## Directions for this task
Restate word for word the section of the entries that opens at the line containing "minima e massima, zona altimetrica e indice" and closes at the line containing "Di lokasi acara, berbagai", both lines kept, pictures dropped.

(Collected data)
____________
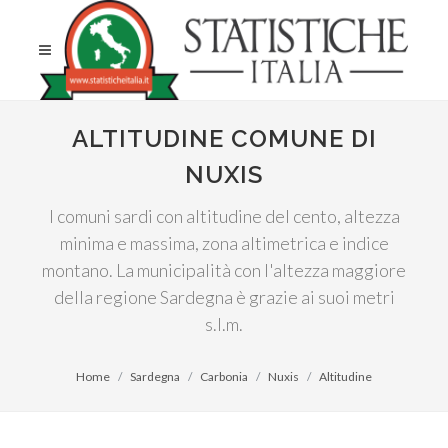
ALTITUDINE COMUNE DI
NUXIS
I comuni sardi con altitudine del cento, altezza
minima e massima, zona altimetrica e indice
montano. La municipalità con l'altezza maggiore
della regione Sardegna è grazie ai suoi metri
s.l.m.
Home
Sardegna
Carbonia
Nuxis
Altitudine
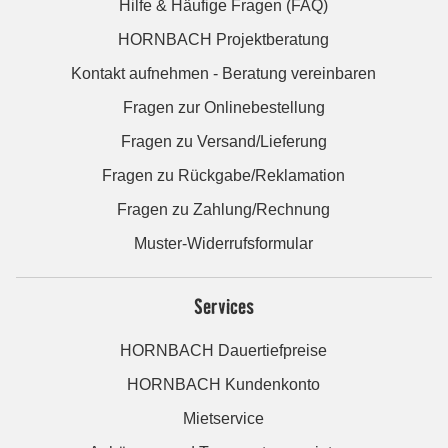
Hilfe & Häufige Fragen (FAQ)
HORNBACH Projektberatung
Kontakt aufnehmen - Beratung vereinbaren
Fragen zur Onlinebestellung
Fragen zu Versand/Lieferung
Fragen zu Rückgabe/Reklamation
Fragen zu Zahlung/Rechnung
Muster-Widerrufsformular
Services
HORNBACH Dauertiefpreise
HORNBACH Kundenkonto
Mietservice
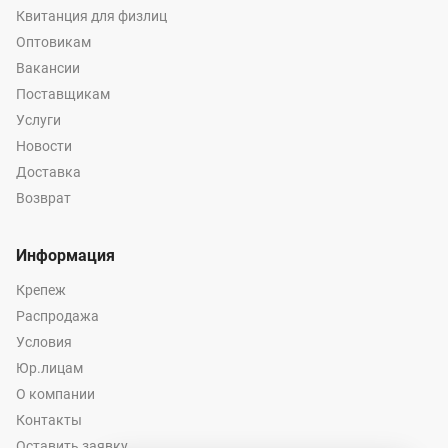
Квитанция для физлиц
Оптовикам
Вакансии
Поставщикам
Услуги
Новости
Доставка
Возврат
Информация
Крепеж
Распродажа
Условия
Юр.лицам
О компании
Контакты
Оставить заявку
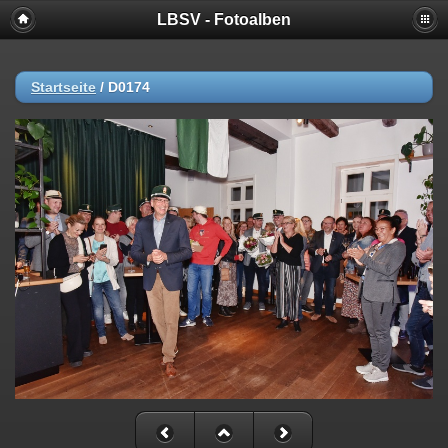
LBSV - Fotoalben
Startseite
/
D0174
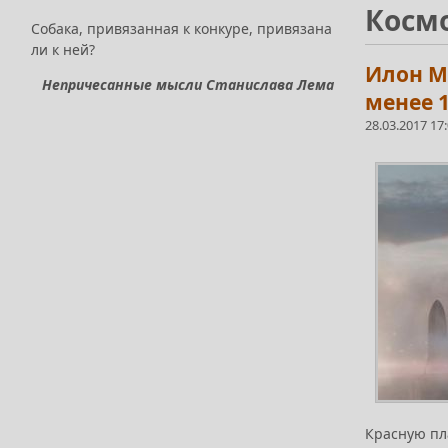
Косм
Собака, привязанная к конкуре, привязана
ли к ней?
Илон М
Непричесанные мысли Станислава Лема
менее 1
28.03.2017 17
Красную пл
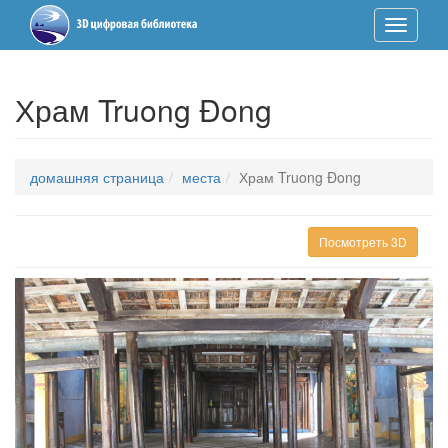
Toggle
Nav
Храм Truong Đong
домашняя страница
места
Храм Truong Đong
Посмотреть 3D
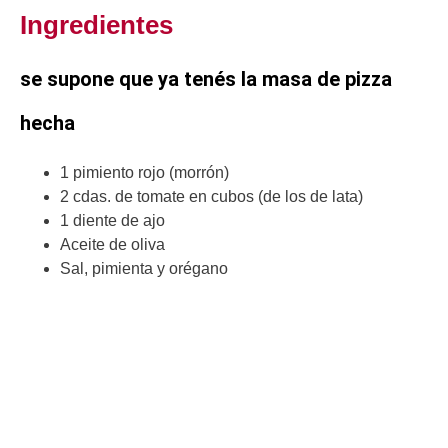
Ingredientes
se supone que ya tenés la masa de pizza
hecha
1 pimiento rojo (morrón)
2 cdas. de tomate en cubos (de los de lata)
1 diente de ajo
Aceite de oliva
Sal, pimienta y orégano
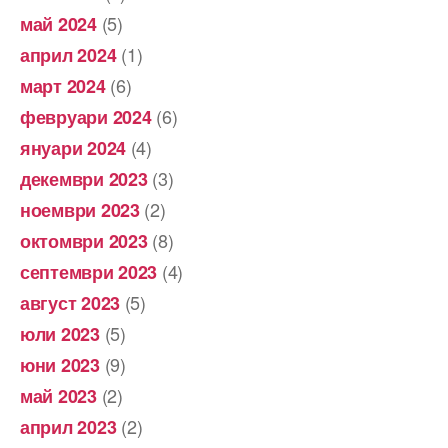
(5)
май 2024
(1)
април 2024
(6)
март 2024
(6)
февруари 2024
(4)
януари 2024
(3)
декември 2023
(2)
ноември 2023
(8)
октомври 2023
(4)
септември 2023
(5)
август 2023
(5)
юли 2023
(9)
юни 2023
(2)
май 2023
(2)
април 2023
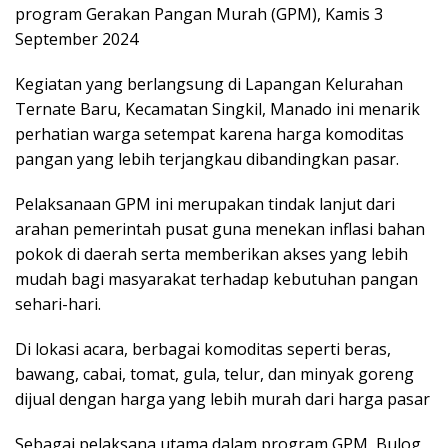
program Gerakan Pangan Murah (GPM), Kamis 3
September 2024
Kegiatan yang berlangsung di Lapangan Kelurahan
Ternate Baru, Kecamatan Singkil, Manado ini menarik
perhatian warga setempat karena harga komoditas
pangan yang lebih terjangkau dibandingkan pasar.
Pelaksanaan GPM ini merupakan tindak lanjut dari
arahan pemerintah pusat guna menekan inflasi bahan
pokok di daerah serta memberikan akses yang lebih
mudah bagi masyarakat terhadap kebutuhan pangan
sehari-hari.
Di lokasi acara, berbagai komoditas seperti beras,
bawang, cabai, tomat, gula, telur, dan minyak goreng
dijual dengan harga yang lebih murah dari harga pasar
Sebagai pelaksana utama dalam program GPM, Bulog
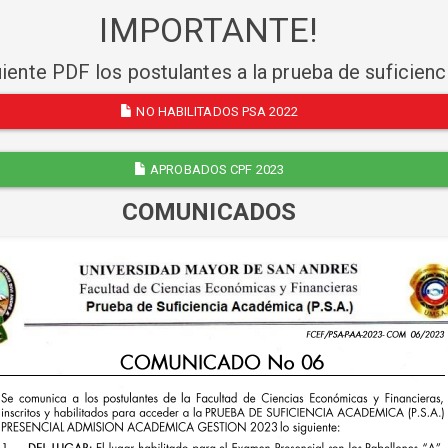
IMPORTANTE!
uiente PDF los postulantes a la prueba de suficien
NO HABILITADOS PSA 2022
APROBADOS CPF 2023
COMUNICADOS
____________
## Answer space
minima e massima, zona altimetrica e indice
montano. La municipalità con l'altezza maggiore
della regione Sardegna è grazie ai suoi metri
s.l.m.
Home
Sardegna
Carbonia
Nuxis
Altitudine
Hilfe & Häufige Fragen (FAQ)
HORNBACH Projektberatung
Kontakt aufnehmen - Beratung vereinbaren
Fragen zur Onlinebestellung
Fragen zu Versand/Lieferung
Fragen zu Rückgabe/Reklamation
Fragen zu Zahlung/Rechnung
Muster-Widerrufsformular
Services
HORNBACH Dauertiefpreise
HORNBACH Kundenkonto
Mietservice
Квитанция для физлиц
Оптовикам
Вакансии
Поставщикам
Услуги
Новости
Доставка
Возврат
Информация
Крепеж
Распродажа
Условия
Юр.лицам
О компании
Контакты
Оставить заявку
LBSV - Fotoalben
Startseite
/
D0174
Косм
Собака, привязанная к конкуре, привязана
ли к ней?
Илон М
Непричесанные мысли Станислава Лема
менее 1
28.03.2017 17
Красную пл
Toggle
Nav
Храм Truong Đong
домашняя страница
места
Храм Truong Đong
Посмотреть 3D
Ingredientes
se supone que ya tenés la masa de pizza
hecha
1 pimiento rojo (morrón)
2 cdas. de tomate en cubos (de los de lata)
1 diente de ajo
Aceite de oliva
Sal, pimienta y orégano
(5)
май 2024
(1)
април 2024
(6)
март 2024
(6)
февруари 2024
(4)
януари 2024
(3)
декември 2023
(2)
ноември 2023
(8)
октомври 2023
(4)
септември 2023
(5)
август 2023
(5)
юли 2023
(9)
юни 2023
(2)
май 2023
(2)
април 2023
program Gerakan Pangan Murah (GPM), Kamis 3
September 2024
Kegiatan yang berlangsung di Lapangan Kelurahan
Ternate Baru, Kecamatan Singkil, Manado ini menarik
perhatian warga setempat karena harga komoditas
pangan yang lebih terjangkau dibandingkan pasar.
Pelaksanaan GPM ini merupakan tindak lanjut dari
arahan pemerintah pusat guna menekan inflasi bahan
pokok di daerah serta memberikan akses yang lebih
mudah bagi masyarakat terhadap kebutuhan pangan
sehari-hari.
Di lokasi acara, berbagai komoditas seperti beras,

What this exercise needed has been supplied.